* [INFORMATION SUPPLIED]

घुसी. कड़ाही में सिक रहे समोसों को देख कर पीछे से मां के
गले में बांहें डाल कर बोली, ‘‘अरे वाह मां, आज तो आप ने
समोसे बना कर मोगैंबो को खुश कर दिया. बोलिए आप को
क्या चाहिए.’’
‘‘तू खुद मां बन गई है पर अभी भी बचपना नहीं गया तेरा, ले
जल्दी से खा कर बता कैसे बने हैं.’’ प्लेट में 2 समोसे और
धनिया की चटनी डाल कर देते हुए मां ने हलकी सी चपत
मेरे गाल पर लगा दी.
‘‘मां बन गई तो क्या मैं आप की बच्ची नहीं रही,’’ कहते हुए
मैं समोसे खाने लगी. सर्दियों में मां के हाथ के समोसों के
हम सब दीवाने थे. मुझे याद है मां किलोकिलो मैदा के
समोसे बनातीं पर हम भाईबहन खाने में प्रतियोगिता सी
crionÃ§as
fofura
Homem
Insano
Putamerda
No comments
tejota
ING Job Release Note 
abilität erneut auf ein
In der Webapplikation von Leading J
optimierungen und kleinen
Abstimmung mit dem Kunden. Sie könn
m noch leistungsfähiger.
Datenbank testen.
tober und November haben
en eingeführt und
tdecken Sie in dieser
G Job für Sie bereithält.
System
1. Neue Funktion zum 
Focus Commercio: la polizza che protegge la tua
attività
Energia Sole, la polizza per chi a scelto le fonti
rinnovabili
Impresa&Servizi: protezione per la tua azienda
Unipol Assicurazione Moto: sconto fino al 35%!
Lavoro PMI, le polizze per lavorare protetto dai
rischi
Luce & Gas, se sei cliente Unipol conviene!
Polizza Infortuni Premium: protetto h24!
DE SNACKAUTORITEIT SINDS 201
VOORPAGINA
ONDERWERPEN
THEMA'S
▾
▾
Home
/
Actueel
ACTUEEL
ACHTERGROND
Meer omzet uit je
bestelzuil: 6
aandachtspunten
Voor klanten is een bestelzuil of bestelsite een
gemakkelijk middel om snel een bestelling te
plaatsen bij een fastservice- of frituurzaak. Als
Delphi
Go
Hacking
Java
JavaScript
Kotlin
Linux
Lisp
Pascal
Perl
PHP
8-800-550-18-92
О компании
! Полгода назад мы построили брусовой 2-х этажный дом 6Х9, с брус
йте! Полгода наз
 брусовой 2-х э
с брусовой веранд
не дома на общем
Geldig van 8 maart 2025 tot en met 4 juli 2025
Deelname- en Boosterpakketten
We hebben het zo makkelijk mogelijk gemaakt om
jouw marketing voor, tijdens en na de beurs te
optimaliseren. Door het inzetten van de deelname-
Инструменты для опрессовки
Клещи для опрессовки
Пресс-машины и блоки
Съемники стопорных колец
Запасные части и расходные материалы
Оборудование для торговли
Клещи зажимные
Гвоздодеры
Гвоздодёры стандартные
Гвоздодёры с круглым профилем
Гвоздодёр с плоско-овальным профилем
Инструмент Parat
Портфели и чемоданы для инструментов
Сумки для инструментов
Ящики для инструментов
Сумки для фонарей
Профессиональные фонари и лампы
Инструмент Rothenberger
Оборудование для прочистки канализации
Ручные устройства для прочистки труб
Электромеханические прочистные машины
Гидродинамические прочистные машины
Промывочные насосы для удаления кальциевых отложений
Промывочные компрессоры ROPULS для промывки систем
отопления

* [ACTIVITY]
After locating the line that contains "йте! Полгода наз", output it and the remaining lines of the material above, exactly as they read.

* [SOLUTION]
йте! Полгода наз
 брусовой 2-х э
с брусовой веранд
не дома на общем
Geldig van 8 maart 2025 tot en met 4 juli 2025
Deelname- en Boosterpakketten
We hebben het zo makkelijk mogelijk gemaakt om
jouw marketing voor, tijdens en na de beurs te
optimaliseren. Door het inzetten van de deelname-
Инструменты для опрессовки
Клещи для опрессовки
Пресс-машины и блоки
Съемники стопорных колец
Запасные части и расходные материалы
Оборудование для торговли
Клещи зажимные
Гвоздодеры
Гвоздодёры стандартные
Гвоздодёры с круглым профилем
Гвоздодёр с плоско-овальным профилем
Инструмент Parat
Портфели и чемоданы для инструментов
Сумки для инструментов
Ящики для инструментов
Сумки для фонарей
Профессиональные фонари и лампы
Инструмент Rothenberger
Оборудование для прочистки канализации
Ручные устройства для прочистки труб
Электромеханические прочистные машины
Гидродинамические прочистные машины
Промывочные насосы для удаления кальциевых отложений
Промывочные компрессоры ROPULS для промывки систем
отопления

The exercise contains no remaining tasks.